I have driven with him in the past and it was fun for about two days.
After the first couple of days, we immediately got into the roles that we play at home.
He would do all the checks and hitching, and the ‘guy’ stuff, while I ended up preparing meals, doing paperwork and heading for the laundromat.
I wanted so bad to share in all the work and not be treated like a helper.
I came off the road a few months ago to help my daughter out when she had her first baby, and in the meantime he has found another team driver that he gets along with really well.
I guess my dilemma is twofold really.
I don’t want to break up the team that he is in now, they work so well together and I don’t really want to go back and team with him and end up doing the same things as before.
Any ideas on how to handle this one?
Wanna get my hands dirty!
Dear Wanna get my hands dirty,
I think that you need to sit down with your husband and explain it to him.
If you choose to go on the road with another driver, let him know that it may be only temporary.
You want to get out there and get hands-on experience with the complete trucking job, which honestly isn’t an easy thing to do in a marriage/team driving relationship.
His need to look after you by doing the “guy” things may change if you talk to him about it, but it isn’t always an easy thing for the men folk to just put aside.
Although his intention is quite sweet and admirable, it’s not what you want to do right now.
Let him know that you are so happy that he has found a partner that he works well with and that you don’t want to disrupt that now.
Once you have some running time away from him, you both can re-evaluate the situation and things may change.
Perhaps once he sees that you are able to do all these things, he may step back and let you show him how it’s done!
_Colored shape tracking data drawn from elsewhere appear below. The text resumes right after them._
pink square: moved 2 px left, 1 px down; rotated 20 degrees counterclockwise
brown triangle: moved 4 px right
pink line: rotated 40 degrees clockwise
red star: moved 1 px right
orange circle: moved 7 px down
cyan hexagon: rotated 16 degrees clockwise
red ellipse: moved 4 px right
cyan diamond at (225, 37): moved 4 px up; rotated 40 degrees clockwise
Let him know that you just want to get some experience; then when you both go out together again as a team; it will make it so much easier on him to be able to share the entire workload.
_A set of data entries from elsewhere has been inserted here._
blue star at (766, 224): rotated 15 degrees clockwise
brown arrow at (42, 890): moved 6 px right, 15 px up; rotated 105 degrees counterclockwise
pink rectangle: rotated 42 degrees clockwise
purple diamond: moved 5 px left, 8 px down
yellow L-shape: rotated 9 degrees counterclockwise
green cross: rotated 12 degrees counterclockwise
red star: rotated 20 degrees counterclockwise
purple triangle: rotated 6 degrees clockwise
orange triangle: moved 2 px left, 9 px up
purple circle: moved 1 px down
Use the word partner a lot and be prepared for it when he lets you do the gunky stuff!
Have fun and good luck!
My boyfriend started driving only a month ago.
He is usually home for a day every four days, and it looks as if that is how he is going to be running with his partner for awhile.
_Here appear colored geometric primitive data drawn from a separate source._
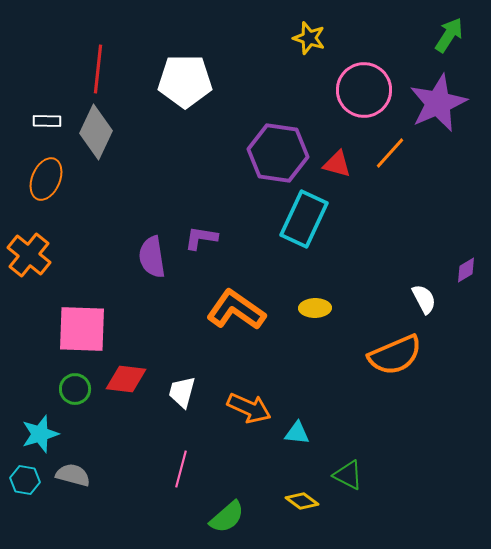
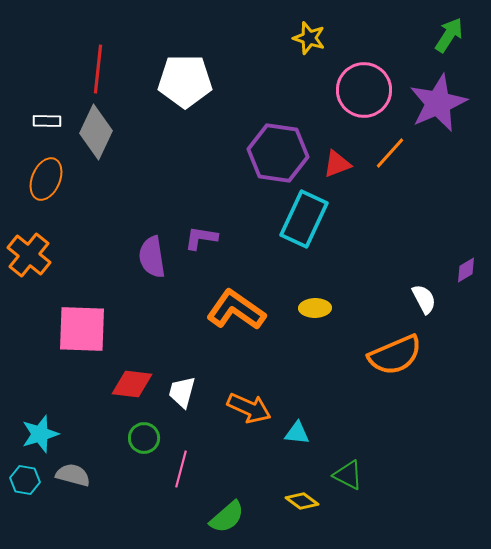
red triangle: rotated 36 degrees counterclockwise
red diamond: moved 6 px right, 5 px down
green circle: moved 69 px right, 49 px down
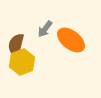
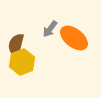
gray arrow: moved 5 px right
orange ellipse: moved 3 px right, 2 px up
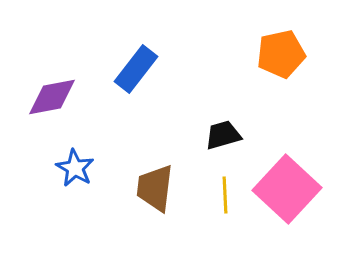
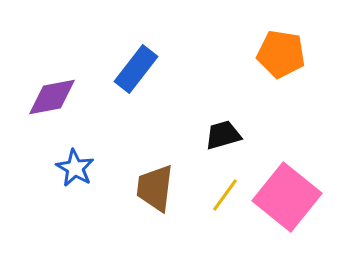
orange pentagon: rotated 21 degrees clockwise
pink square: moved 8 px down; rotated 4 degrees counterclockwise
yellow line: rotated 39 degrees clockwise
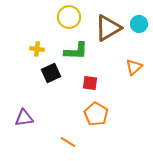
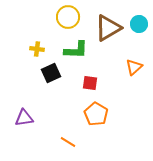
yellow circle: moved 1 px left
green L-shape: moved 1 px up
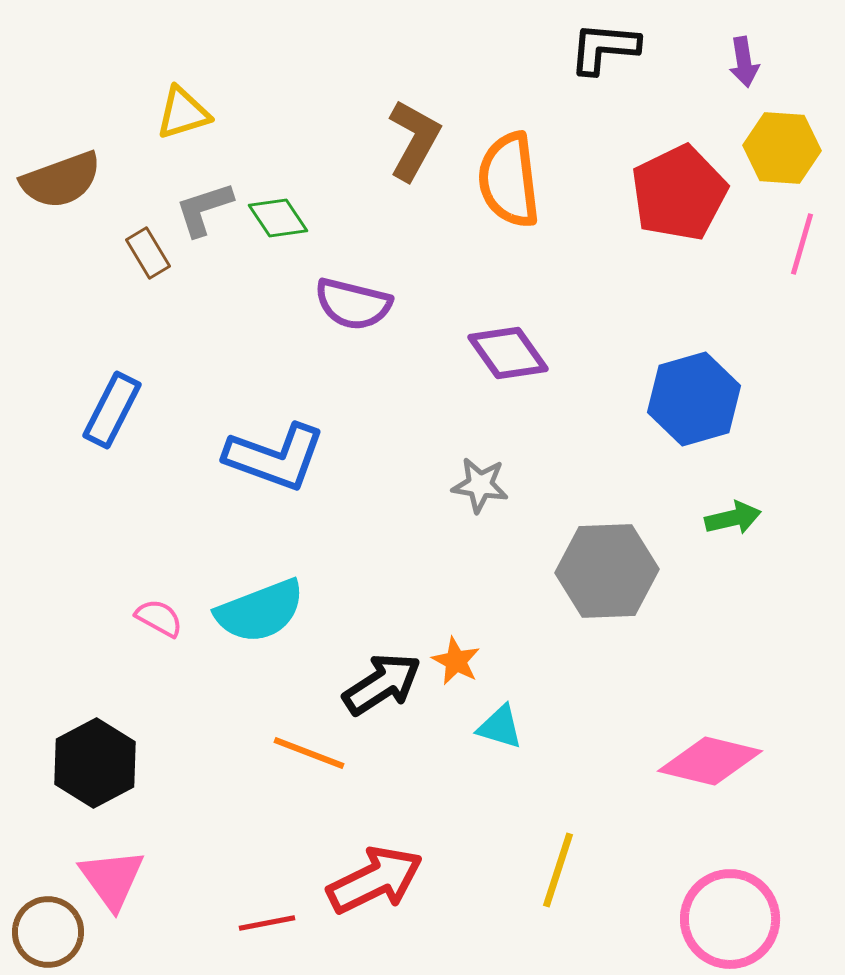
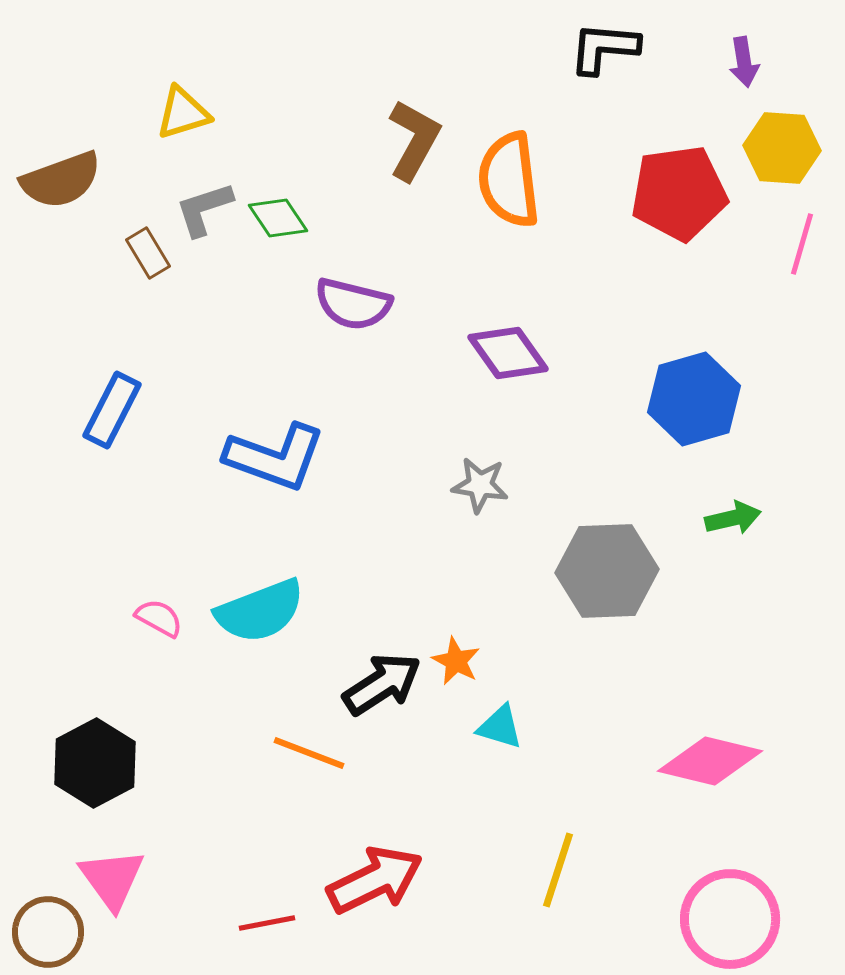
red pentagon: rotated 18 degrees clockwise
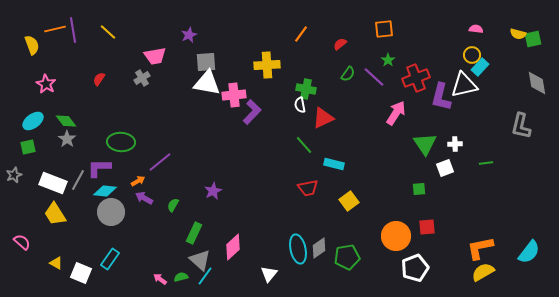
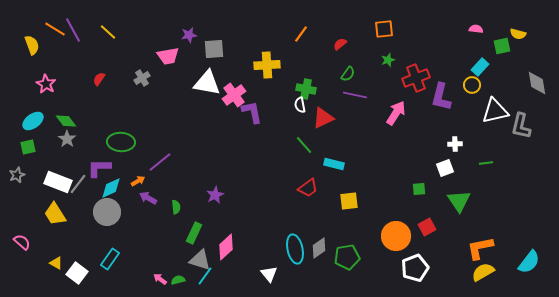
orange line at (55, 29): rotated 45 degrees clockwise
purple line at (73, 30): rotated 20 degrees counterclockwise
purple star at (189, 35): rotated 14 degrees clockwise
green square at (533, 39): moved 31 px left, 7 px down
yellow circle at (472, 55): moved 30 px down
pink trapezoid at (155, 56): moved 13 px right
green star at (388, 60): rotated 16 degrees clockwise
gray square at (206, 62): moved 8 px right, 13 px up
purple line at (374, 77): moved 19 px left, 18 px down; rotated 30 degrees counterclockwise
white triangle at (464, 85): moved 31 px right, 26 px down
pink cross at (234, 95): rotated 30 degrees counterclockwise
purple L-shape at (252, 112): rotated 55 degrees counterclockwise
green triangle at (425, 144): moved 34 px right, 57 px down
gray star at (14, 175): moved 3 px right
gray line at (78, 180): moved 4 px down; rotated 10 degrees clockwise
white rectangle at (53, 183): moved 5 px right, 1 px up
red trapezoid at (308, 188): rotated 25 degrees counterclockwise
cyan diamond at (105, 191): moved 6 px right, 3 px up; rotated 30 degrees counterclockwise
purple star at (213, 191): moved 2 px right, 4 px down
purple arrow at (144, 198): moved 4 px right
yellow square at (349, 201): rotated 30 degrees clockwise
green semicircle at (173, 205): moved 3 px right, 2 px down; rotated 144 degrees clockwise
gray circle at (111, 212): moved 4 px left
red square at (427, 227): rotated 24 degrees counterclockwise
pink diamond at (233, 247): moved 7 px left
cyan ellipse at (298, 249): moved 3 px left
cyan semicircle at (529, 252): moved 10 px down
gray triangle at (200, 260): rotated 25 degrees counterclockwise
white square at (81, 273): moved 4 px left; rotated 15 degrees clockwise
white triangle at (269, 274): rotated 18 degrees counterclockwise
green semicircle at (181, 277): moved 3 px left, 3 px down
I am having such a hard time not being able to do things with him when he is home.
I thought this would be easier, we worked opposite shifts since we met two years ago, so it isn’t so different in the respect that we don’t see much of each other.
My issue is now, the day that he is home I cannot plan to do anything because he just wants to shower, relax, laundry needs doing, a couple of healthier meals fill his belly, a good sleep and the next thing I know, poof he’s out the door again!
When are we ever going to go to a movie, go for a long walk or even visit friends?
Need a social life
Dear Need a social life,
If he’s just into his first month, he is probably really exhausted, his mind is going all the time with all the things he needs to learn and remember. Sleeping in a truck can take a while to get used to as well.
However, we don’t want him to get into a ‘lazy when home rut,’ it isn’t healthy!
The next time he is home, plan something special, but not something that has to be planned for a certain time.
Make dinner romantic and turn the TV off! Have a bubble bath, go for that long walk or go to bed early together.
Suggest that the next time he is home; you may want to invite a friend or two over for dinner and have a fun time.
Let him know that you miss your social life together and you also miss doing things with him.
Trucking is a huge lifestyle change for the trucker, and the one left at home, and it takes some communication to figure out what is going to work for you both!